Different drugs may cause sleepwalking episodes: Z-drugs (zopiclone and zolpidem), serotonin–norepinephrine reuptake inhibitors, selective serotonin reuptake inhibitors, certain antiepileptic drugs (valproic acid and topiramate), tricyclic antidepressants, benzodiazepines, some antipsychotic drugs, lithium, sodium oxybate, beta-blockers, antihistamines, and even some antibiotics (ciprofloxacin).⁹⁵

Treatment

Nonpharmacological treatment

During clinical management of APs, the assessment of the condition’s severity and a multidisciplinary approach is needed. The first step in the clinical evaluation is the mapping of possible comorbidities and underlying conditions. Elimination of precipitating factors is the main line of treatment; sleep apnea syndrome is a typical example.⁹⁶ The reduction of upper airway resistance surprisingly diminishes the number of APs even without a full obstructive sleep apnea syndrome.⁹⁷

Because sleep activity might be dangerous, the safe sleep environment including bedroom and windows is important. Alarmed bedroom doors and windows serve injury protection.

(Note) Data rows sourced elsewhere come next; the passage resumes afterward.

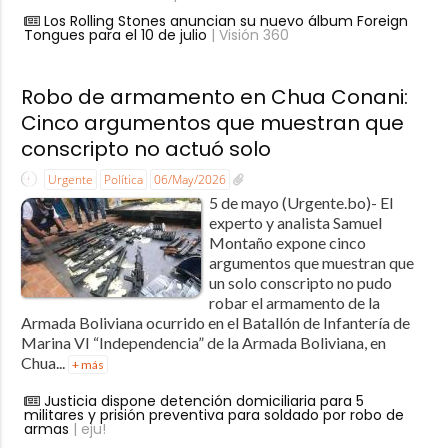
Los Rolling Stones anuncian su nuevo álbum Foreign
Tongues para el 10 de julio
| Visión 360
Robo de armamento en Chua Conani:
Cinco argumentos que muestran que
conscripto no actuó solo
Urgente
Política
06/May/2026
5 de mayo (Urgente.bo)- El
experto y analista Samuel
Montaño expone cinco
argumentos que muestran que
un solo conscripto no pudo
robar el armamento de la
Armada Boliviana ocurrido en el Batallón de Infantería de
Marina VI “Independencia” de la Armada Boliviana, en
Chua...
+ más
Justicia dispone detención domiciliaria para 5
militares y prisión preventiva para soldado por robo de
armas
| eju!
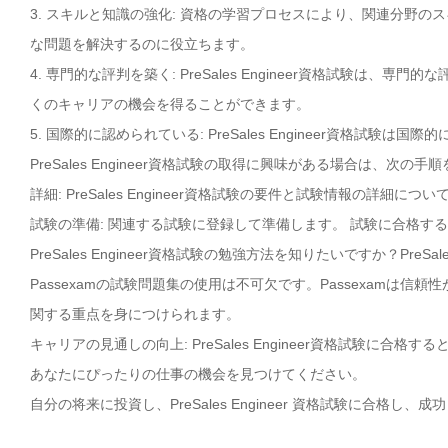
3. スキルと知識の強化: 資格の学習プロセスにより、関連分野
な問題を解決するのに役立ちます。
4. 専門的な評判を築く: PreSales Engineer資格試験
くのキャリアの機会を得ることができます。
5. 国際的に認められている: PreSales Engineer資格
PreSales Engineer資格試験の取得に興味がある場合は、次の
詳細: PreSales Engineer資格試験の要件と試験情報の詳細に
試験の準備: 関連する試験に登録して準備します。 試験に合格す
PreSales Engineer資格試験の勉強方法を知りたいですか？Pre
Passexamの試験問題集の使用は不可欠です。Passexamは信頼性が
関する重点を身につけられます。
キャリアの見通しの向上: PreSales Engineer資格試験に
あなたにぴったりの仕事の機会を見つけてください。
自分の将来に投資し、PreSales Engineer 資格試験に合格し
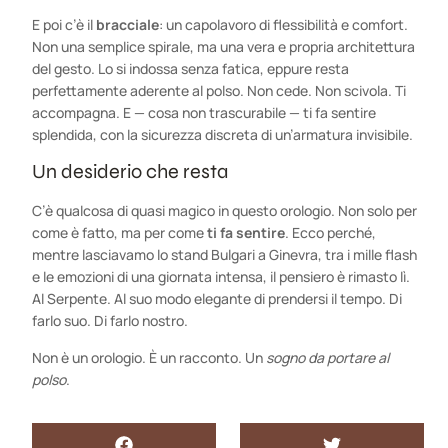
E poi c’è il
bracciale
: un capolavoro di flessibilità e comfort.
Non una semplice spirale, ma una vera e propria architettura
del gesto. Lo si indossa senza fatica, eppure resta
perfettamente aderente al polso. Non cede. Non scivola. Ti
accompagna. E — cosa non trascurabile — ti fa sentire
splendida, con la sicurezza discreta di un’armatura invisibile.
Un desiderio che resta
C’è qualcosa di quasi magico in questo orologio. Non solo per
come è fatto, ma per come
ti fa sentire
. Ecco perché,
mentre lasciavamo lo stand Bulgari a Ginevra, tra i mille flash
e le emozioni di una giornata intensa, il pensiero è rimasto lì.
Al Serpente. Al suo modo elegante di prendersi il tempo. Di
farlo suo. Di farlo nostro.
Non è un orologio. È un racconto. Un
sogno da portare al
polso
.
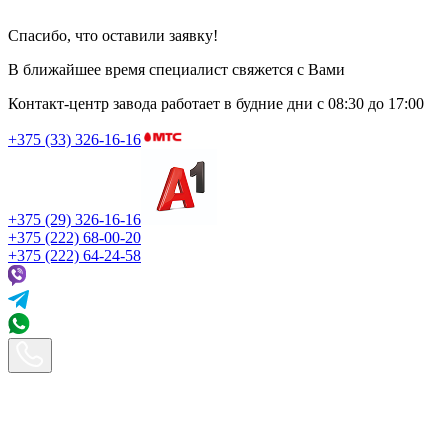
Спасибо, что оставили заявку!
В ближайшее время специалист свяжется с Вами
Контакт-центр завода работает в будние дни
с 08:30 до 17:00
+375 (33) 326-16-16
+375 (29) 326-16-16
+375 (222) 68-00-20
+375 (222) 64-24-58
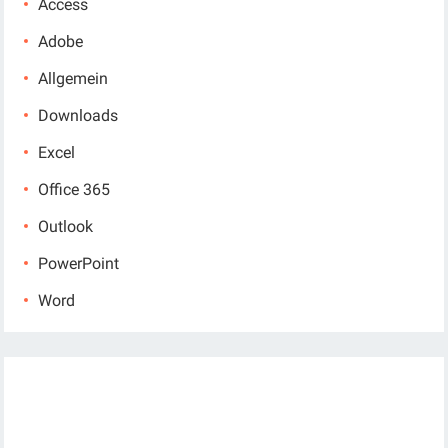
Access
Adobe
Allgemein
Downloads
Excel
Office 365
Outlook
PowerPoint
Word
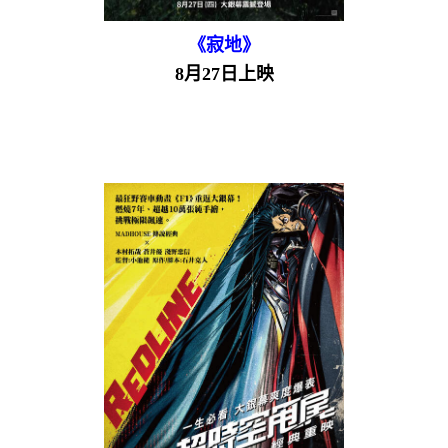
《寂地》
8月27日上映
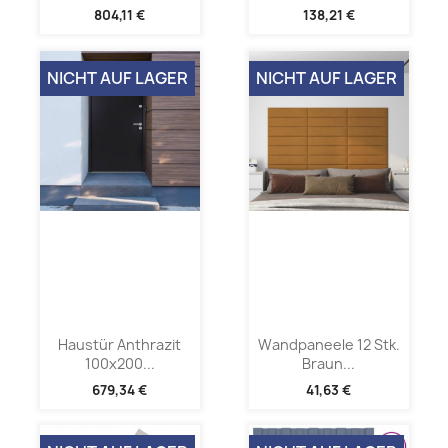
804,11 €
138,21 €
NICHT AUF LAGER
NICHT AUF LAGER
Haustür Anthrazit
Wandpaneele 12 Stk.
100x200...
Braun...
679,34 €
41,63 €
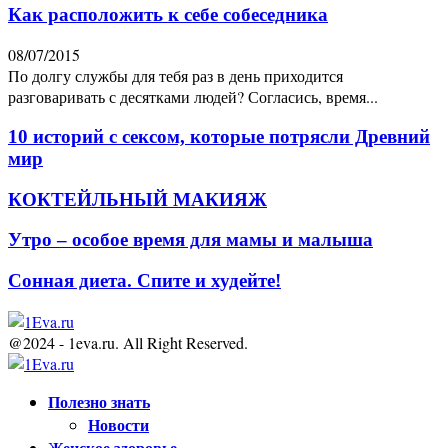
Как расположить к себе собеседника
08/07/2015
По долгу службы для тебя раз в день приходится
разговаривать с десятками людей? Согласись, время...
10 историй с сексом, которые потрясли Древний
мир
КОКТЕЙЛЬНЫЙ МАКИЯЖ
Утро – особое время для мамы и малыша
Сонная диета. Спите и худейте!
@2024 - 1eva.ru. All Right Reserved.
Facebook
Twitter
Youtube
Полезно знать
Новости
Женское здоровье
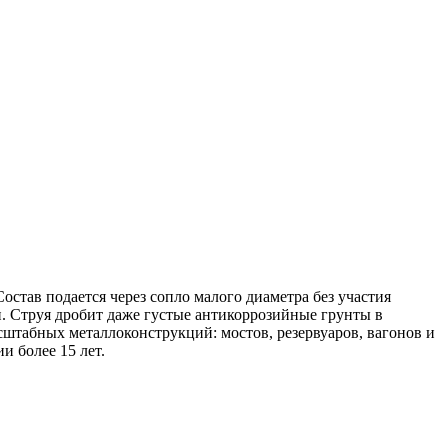
тав подается через сопло малого диаметра без участия
и. Струя дробит даже густые антикоррозийные грунты в
штабных металлоконструкций: мостов, резервуаров, вагонов и
и более 15 лет.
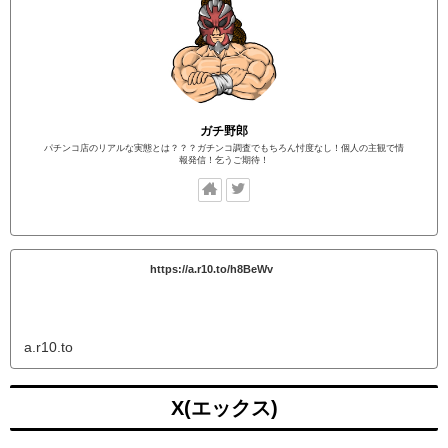
ガチ野郎
パチンコ店のリアルな実態とは？？？ガチンコ調査でもちろん忖度なし！個人の主観で情
報発信！乞うご期待！
https://a.r10.to/h8BeWv
a.r10.to
X(エックス)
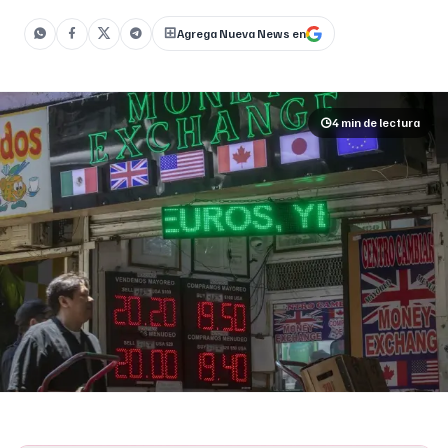
Agrega Nueva News en
4 min
de lectura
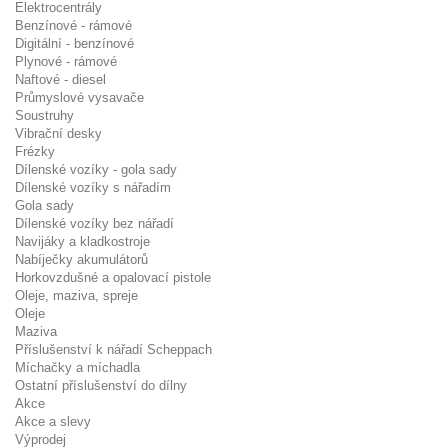
Elektrocentrály
Benzínové - rámové
Digitální - benzínové
Plynové - rámové
Naftové - diesel
Průmyslové vysavače
Soustruhy
Vibrační desky
Frézky
Dílenské vozíky - gola sady
Dílenské vozíky s nářadím
Gola sady
Dílenské vozíky bez nářadí
Navijáky a kladkostroje
Nabíječky akumulátorů
Horkovzdušné a opalovací pistole
Oleje, maziva, spreje
Oleje
Maziva
Příslušenství k nářadí Scheppach
Míchačky a míchadla
Ostatní příslušenství do dílny
Akce
Akce a slevy
Výprodej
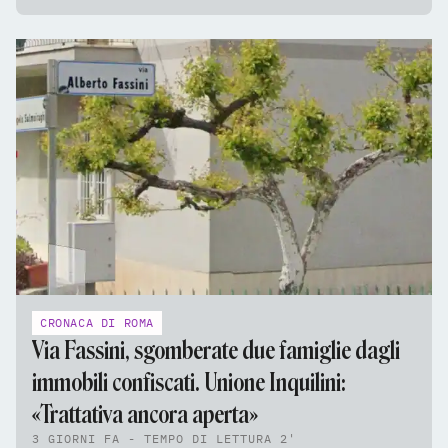
CRONACA DI ROMA
Via Fassini, sgomberate due famiglie dagli
immobili confiscati. Unione Inquilini:
«Trattativa ancora aperta»
3 GIORNI FA - TEMPO DI LETTURA 2'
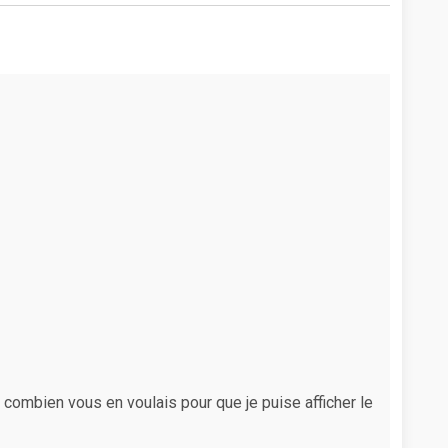
 combien vous en voulais pour que je puise afficher le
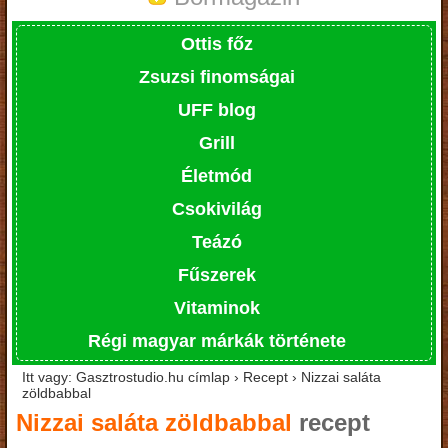
Ottis főz
Zsuzsi finomságai
UFF blog
Grill
Életmód
Csokivilág
Teázó
Fűszerek
Vitaminok
Régi magyar márkák története
Itt vagy: Gasztrostudio.hu címlap › Recept › Nizzai saláta
zöldbabbal
Nizzai saláta zöldbabbal
recept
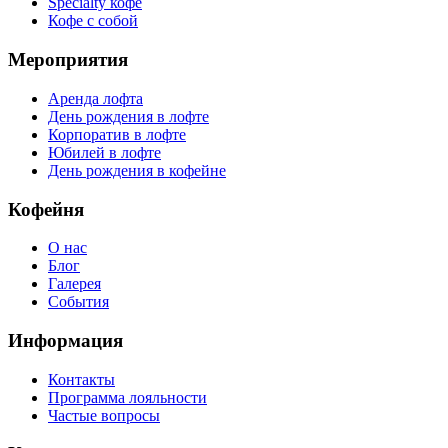
Specialty кофе
Кофе с собой
Мероприятия
Аренда лофта
День рождения в лофте
Корпоратив в лофте
Юбилей в лофте
День рождения в кофейне
Кофейня
О нас
Блог
Галерея
События
Информация
Контакты
Программа лояльности
Частые вопросы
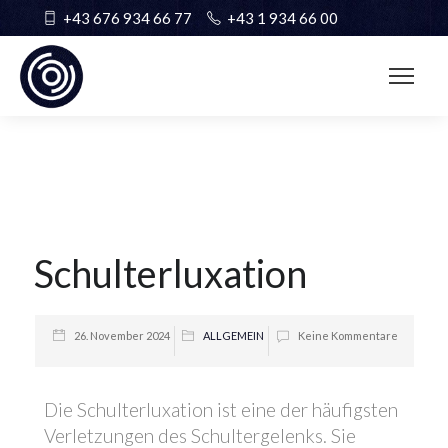
+43 676 934 66 77
+43 1 934 66 00
Schulterluxation
26. November 2024
ALLGEMEIN
Keine Kommentare
Die Schulterluxation ist eine der häufigsten
Verletzungen des Schultergelenks. Sie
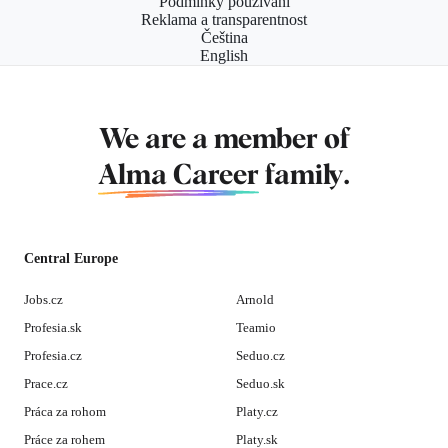
Podmínky používání
Reklama a transparentnost
Čeština
English
We are a member of
Alma Career
family.
Central Europe
Jobs.cz
Arnold
Profesia.sk
Teamio
Profesia.cz
Seduo.cz
Prace.cz
Seduo.sk
Práca za rohom
Platy.cz
Práce za rohem
Platy.sk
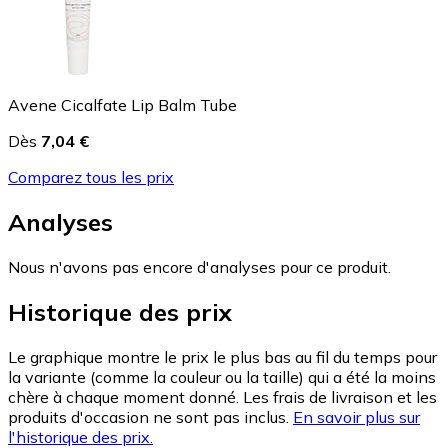
Avene Cicalfate Lip Balm Tube
Dès
7,04 €
Comparez tous les prix
Analyses
Nous n'avons pas encore d'analyses pour ce produit.
Historique des prix
Le graphique montre le prix le plus bas au fil du temps pour
la variante (comme la couleur ou la taille) qui a été la moins
chère à chaque moment donné. Les frais de livraison et les
produits d'occasion ne sont pas inclus.
En savoir plus sur
l'historique des prix.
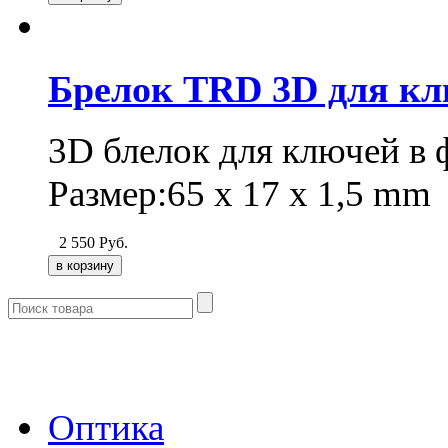
Брелок TRD 3D для к
3D блелок для ключей в
Размер:65 x 17 x 1,5 mm
2 550
Руб.
- Каталог -
Оптика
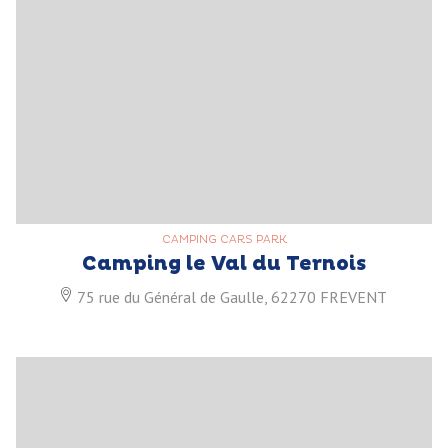
CAMPING CARS PARK
Camping le Val du Ternois
75 rue du Général de Gaulle, 62270 FREVENT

Childhood parasomnias generally resolve with no treatment in the adolescent period; an underlying sleep apnea syndrome is to be searched for and treated if present.⁹⁸

The clinician has multidisciplinary tasks when managing APs; like education of regular life style, and tasks of specialist in addictology, general medicine and sleep-expert. The most important nonpharmacologic way of managing APs is reaching adequate sleep hygiene, avoiding sleep deprivation, and providing quiet sleeping conditions. Encourage the patients to create their own personalized sleep ritual and sleep-waking rhythm with a ready bedtime even on the weekends.⁹⁹

Although the diagnosis of APs is generally easy and straightforward, it may sometimes be confusing, and a misdiagnosis for epilepsy or psychogenic spells may occur. In unclear cases, a thorough consideration, evaluation, and sleep tests may be necessary to find the diagnosis and have the best possible treatment.¹⁰⁰ Psychotherapies-hypnosis, cognitive behavioral therapy, or relaxation or self-hypnosis may occasionally be helpful.^101,102 Anticipatory awakening before the usual onset of sleepwalking events has proven to be effective in children.¹⁰³

Pharmacological therapy not yet informing therapeutic strategies

There are just a few studies on clinical trials of the pharmacologic treatment of parasomnias, and their results are contradicting.¹⁰⁴ The first-line drugs are sedato-hypnotics and antidepressants, drugs which could also provoke amnestic nocturnal behaviors.⁹⁵ A trial with diazepam has shown an improvement in the self-reported frequency of nocturnal episodes, but there was no significant difference between the results of placebo and the diazepam-treated group.¹⁰⁴ Most studies with clonazepam showed a significant decrease in the number of episodes; ~80% of the affected patients reported nearly complete control.¹⁰⁵

Numerous studies linked the use of antidepressants to the development of APs pointing out the provocative effect of paroxetine, mirtazapine, and bupropion.¹⁰⁶ On the other hand, an early study demonstrated the usefulness of imipramine in the control of somnambulism and night terror,¹⁰⁷ and paroxetine was found to be effective in somnambulism.¹⁰⁸ Another study did not demonstrate significant positive effect of sedative antidepressants in somnambulism.¹⁰⁹

Disclosure

The authors report no conflicts of interest in this work.